Currently in Twitter there is a single location attached to a user's profile.
This is not really well supported or exposed in the web interface, and most people don't know that you can use near:location as a Twitter search parameter, e.g. near:ottawa or near:45.44,-75.62
There are ways you can declare location changes in a particular tweet, e.g. the l: syntax, a Twitter nanoformat, but these are only supported by a few tools, not by Twitter directly.
The applications that I have seen with the most support for location information are smartphone Twitter clients, they typically have an icon to let you set your profile location to the current location (as determined by the phone), and some will let you do "nearby" searches based on your current location.
Providing location information for web apps has been difficult in the past because there was no API to ask the web browser where it was, but now geolocation is supported in Firefox, Safari, in Google Gears, and on various platforms.
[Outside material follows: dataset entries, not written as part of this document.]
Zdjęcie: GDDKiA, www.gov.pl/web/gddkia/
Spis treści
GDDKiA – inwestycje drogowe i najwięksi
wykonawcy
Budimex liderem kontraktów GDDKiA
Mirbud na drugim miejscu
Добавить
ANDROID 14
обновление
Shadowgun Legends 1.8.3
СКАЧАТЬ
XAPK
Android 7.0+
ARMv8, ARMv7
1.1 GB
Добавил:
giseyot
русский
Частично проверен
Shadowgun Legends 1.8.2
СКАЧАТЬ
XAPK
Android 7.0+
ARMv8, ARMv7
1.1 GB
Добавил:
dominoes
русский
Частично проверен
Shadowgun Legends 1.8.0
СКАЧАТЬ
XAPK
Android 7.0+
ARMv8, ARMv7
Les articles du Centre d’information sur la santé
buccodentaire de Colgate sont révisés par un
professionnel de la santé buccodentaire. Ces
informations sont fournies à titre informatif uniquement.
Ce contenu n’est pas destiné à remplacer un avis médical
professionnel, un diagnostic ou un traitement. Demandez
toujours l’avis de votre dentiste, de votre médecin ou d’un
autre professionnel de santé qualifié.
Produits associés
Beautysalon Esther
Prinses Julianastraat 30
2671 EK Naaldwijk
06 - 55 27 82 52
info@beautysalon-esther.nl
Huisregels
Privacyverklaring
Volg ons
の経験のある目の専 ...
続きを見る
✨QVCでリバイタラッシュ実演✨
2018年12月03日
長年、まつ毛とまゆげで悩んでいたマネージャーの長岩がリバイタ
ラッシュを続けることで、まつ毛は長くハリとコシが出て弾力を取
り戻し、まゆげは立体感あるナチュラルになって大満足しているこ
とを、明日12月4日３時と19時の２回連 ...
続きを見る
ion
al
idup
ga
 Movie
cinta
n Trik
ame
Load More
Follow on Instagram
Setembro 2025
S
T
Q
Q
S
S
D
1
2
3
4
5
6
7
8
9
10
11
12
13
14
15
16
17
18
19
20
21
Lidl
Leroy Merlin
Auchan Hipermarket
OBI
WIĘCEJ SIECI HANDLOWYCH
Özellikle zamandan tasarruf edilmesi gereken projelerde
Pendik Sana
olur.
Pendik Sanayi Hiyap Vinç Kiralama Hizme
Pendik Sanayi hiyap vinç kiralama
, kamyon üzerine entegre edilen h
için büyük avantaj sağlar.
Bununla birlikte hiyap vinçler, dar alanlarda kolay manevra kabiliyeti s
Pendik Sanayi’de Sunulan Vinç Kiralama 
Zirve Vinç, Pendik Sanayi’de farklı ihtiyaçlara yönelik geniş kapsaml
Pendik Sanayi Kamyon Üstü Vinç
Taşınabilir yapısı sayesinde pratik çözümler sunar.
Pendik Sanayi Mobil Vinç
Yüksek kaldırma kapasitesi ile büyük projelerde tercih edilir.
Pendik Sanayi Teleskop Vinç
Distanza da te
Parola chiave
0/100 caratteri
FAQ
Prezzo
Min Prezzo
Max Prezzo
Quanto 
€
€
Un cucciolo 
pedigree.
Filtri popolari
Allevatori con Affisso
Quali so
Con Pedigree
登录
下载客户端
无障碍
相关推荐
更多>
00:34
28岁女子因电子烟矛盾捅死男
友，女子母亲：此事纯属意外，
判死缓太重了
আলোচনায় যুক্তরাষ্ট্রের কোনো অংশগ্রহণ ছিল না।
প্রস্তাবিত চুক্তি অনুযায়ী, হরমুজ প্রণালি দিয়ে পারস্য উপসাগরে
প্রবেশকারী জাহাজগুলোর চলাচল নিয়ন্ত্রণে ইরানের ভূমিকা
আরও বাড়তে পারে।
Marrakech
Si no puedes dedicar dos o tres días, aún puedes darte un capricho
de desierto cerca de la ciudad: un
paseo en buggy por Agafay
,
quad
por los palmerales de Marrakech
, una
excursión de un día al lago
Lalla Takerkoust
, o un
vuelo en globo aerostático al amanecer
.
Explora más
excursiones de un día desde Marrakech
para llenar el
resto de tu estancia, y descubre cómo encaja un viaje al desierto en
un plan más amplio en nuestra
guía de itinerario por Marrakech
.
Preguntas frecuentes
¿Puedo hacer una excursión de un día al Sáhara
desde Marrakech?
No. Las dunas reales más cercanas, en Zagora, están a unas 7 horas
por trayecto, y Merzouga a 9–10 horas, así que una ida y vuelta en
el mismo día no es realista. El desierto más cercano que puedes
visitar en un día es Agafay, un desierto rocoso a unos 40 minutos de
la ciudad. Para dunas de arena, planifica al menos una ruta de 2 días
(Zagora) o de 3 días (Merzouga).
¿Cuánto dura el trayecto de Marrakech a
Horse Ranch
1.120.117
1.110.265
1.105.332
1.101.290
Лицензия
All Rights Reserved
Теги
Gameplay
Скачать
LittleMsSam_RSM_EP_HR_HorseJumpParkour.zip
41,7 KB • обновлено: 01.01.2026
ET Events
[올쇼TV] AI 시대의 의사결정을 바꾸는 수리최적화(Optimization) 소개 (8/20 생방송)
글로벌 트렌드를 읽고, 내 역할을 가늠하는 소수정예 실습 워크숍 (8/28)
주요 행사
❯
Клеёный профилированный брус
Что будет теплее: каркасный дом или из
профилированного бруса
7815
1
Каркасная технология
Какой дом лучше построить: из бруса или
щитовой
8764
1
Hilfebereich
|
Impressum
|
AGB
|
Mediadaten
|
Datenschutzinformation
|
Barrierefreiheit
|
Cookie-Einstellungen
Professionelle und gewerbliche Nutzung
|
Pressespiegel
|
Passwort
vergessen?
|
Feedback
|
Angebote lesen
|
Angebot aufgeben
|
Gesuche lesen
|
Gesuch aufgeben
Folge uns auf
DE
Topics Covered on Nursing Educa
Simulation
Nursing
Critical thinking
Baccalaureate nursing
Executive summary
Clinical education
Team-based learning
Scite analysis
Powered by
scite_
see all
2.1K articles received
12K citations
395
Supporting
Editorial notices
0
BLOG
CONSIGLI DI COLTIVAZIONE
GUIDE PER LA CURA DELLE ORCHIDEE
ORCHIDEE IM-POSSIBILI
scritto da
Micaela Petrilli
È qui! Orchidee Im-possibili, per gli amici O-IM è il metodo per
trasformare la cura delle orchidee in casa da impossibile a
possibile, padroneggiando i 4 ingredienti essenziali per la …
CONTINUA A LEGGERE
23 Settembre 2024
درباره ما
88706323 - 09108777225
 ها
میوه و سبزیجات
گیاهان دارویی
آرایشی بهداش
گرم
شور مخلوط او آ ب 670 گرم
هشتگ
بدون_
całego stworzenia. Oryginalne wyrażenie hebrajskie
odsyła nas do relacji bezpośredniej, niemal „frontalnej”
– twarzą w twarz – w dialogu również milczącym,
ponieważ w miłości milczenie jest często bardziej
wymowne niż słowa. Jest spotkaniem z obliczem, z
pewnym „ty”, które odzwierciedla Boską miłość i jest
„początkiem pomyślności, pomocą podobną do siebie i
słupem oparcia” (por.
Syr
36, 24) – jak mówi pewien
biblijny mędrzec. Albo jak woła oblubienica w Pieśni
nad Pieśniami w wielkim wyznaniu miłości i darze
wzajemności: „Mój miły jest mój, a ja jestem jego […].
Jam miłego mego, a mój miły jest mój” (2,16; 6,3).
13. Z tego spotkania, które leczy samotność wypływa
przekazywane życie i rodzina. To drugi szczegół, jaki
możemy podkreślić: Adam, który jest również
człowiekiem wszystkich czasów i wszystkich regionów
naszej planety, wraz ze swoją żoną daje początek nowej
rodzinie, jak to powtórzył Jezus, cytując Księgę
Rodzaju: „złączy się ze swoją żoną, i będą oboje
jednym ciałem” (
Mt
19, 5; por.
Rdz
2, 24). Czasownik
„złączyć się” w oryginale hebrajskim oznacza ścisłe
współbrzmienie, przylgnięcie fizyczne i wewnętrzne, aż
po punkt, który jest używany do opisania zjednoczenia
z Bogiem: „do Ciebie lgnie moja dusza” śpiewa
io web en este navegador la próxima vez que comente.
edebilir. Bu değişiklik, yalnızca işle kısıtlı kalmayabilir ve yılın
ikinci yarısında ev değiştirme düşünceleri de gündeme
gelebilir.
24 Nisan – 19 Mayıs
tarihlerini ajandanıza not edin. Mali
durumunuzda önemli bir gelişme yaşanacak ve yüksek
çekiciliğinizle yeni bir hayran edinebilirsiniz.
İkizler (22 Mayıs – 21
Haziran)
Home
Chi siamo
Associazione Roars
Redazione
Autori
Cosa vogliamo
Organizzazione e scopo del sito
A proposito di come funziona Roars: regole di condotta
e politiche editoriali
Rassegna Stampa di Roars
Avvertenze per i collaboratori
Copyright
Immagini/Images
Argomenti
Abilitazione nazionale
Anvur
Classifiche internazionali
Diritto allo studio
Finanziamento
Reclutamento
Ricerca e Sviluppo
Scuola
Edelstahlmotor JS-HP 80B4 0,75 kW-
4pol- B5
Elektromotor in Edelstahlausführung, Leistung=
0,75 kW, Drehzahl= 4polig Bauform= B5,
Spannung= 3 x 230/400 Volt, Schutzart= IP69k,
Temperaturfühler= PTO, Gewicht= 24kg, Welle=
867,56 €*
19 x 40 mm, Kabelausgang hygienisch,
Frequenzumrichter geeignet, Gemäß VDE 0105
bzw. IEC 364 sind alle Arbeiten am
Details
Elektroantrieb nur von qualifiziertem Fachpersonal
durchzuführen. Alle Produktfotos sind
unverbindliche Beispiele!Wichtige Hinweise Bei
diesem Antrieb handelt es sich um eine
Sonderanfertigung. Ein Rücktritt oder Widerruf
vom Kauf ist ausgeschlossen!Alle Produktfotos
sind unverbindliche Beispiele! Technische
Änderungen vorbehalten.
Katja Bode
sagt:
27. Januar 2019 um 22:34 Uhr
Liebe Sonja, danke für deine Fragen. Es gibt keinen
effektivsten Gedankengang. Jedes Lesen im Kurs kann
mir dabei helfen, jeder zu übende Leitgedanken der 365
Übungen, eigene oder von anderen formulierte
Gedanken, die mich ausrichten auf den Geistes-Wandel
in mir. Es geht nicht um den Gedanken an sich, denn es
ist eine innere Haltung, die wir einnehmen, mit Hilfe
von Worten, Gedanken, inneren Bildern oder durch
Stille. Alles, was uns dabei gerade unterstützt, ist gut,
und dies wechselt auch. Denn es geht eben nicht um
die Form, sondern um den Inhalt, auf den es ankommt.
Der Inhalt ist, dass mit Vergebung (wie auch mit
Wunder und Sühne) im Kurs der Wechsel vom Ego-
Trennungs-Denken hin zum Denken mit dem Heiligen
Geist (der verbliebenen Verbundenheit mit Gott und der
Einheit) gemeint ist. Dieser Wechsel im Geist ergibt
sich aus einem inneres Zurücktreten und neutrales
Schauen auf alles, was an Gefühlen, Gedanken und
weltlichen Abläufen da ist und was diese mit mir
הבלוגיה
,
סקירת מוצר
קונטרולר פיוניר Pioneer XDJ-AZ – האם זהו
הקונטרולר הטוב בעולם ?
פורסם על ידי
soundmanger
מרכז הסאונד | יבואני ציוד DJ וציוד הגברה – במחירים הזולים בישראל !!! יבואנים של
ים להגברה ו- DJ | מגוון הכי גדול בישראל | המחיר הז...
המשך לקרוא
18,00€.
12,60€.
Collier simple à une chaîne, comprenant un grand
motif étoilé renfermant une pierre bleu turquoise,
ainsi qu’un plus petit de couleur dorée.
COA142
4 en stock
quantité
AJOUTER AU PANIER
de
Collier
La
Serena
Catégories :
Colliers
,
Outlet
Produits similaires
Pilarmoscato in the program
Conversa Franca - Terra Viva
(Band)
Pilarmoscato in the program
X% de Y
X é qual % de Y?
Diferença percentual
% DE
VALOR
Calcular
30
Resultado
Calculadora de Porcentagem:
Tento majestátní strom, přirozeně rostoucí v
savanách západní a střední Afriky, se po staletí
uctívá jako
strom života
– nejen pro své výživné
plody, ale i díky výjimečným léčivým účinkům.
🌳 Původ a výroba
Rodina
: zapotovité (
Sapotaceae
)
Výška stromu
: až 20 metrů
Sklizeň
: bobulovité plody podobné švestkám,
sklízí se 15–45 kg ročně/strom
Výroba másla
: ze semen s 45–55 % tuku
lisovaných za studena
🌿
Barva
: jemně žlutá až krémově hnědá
This is being enabled by a standard W3C Geolocation API.
Now Twitter has announced the rather more logical option of having a location attached to each tweet, rather than globally to your entire account. This is another step in adding more metadata attached to the raw 140 characters of a tweet. This will make possible lots of interesting tools, one obvious one being to display all of the tweets posted at a particular location.
This does of course have privacy implications - and I hope that the system will provide per-tweet opt-in to sharing of location, rather than a global opt-out. We need systems that understand you may want different granularity of sharing depending on your location - a typical example is that you may want to share your exact location when you're at a pub downtown so that friends can meet you, but you may want to share only city-level location or no info at all when you're at home.
There are already examples showing up of embedded location giving away rather more information than someone probably intended, such as a thief whose photo of stolen goods has embedded EXIF-GPS (via @jblyberg).
The official word from Twitter is
We're gearing up to launch a new feature which makes Twitter truly location-aware. A new API will allow developers to add latitude and longitude to any tweet. Folks will need to activate this new feature by choice because it will be off by default and the exact location data won't be stored for an extended period of time. However, if people do opt-in to sharing location on a tweet-by-tweet basis, compelling context will be added to each burst of information.
from Twitter blog - Location, Location, Location - August 20, 2009
Widely reported, e.g. PC World, New York Times, CNet.